Work task
The whole listing is to be repeated exactly. Add nothing.

***** Materials provided *****

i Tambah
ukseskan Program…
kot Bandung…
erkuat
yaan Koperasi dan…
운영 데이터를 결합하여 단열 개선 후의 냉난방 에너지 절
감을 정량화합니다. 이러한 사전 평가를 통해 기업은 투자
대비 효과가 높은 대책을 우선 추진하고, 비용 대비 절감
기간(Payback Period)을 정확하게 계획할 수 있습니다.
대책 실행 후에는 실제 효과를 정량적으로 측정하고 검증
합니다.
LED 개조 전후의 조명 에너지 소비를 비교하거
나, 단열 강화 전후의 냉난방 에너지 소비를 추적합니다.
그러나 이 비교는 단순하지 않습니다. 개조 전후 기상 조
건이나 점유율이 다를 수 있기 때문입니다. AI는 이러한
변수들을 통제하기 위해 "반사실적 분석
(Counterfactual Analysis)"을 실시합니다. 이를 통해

*****

Finished exercise
i Tambah
ukseskan Program…
kot Bandung…
erkuat
yaan Koperasi dan…
운영 데이터를 결합하여 단열 개선 후의 냉난방 에너지 절
감을 정량화합니다. 이러한 사전 평가를 통해 기업은 투자
대비 효과가 높은 대책을 우선 추진하고, 비용 대비 절감
기간(Payback Period)을 정확하게 계획할 수 있습니다.
대책 실행 후에는 실제 효과를 정량적으로 측정하고 검증
합니다.
LED 개조 전후의 조명 에너지 소비를 비교하거
나, 단열 강화 전후의 냉난방 에너지 소비를 추적합니다.
그러나 이 비교는 단순하지 않습니다. 개조 전후 기상 조
건이나 점유율이 다를 수 있기 때문입니다. AI는 이러한
변수들을 통제하기 위해 "반사실적 분석
(Counterfactual Analysis)"을 실시합니다. 이를 통해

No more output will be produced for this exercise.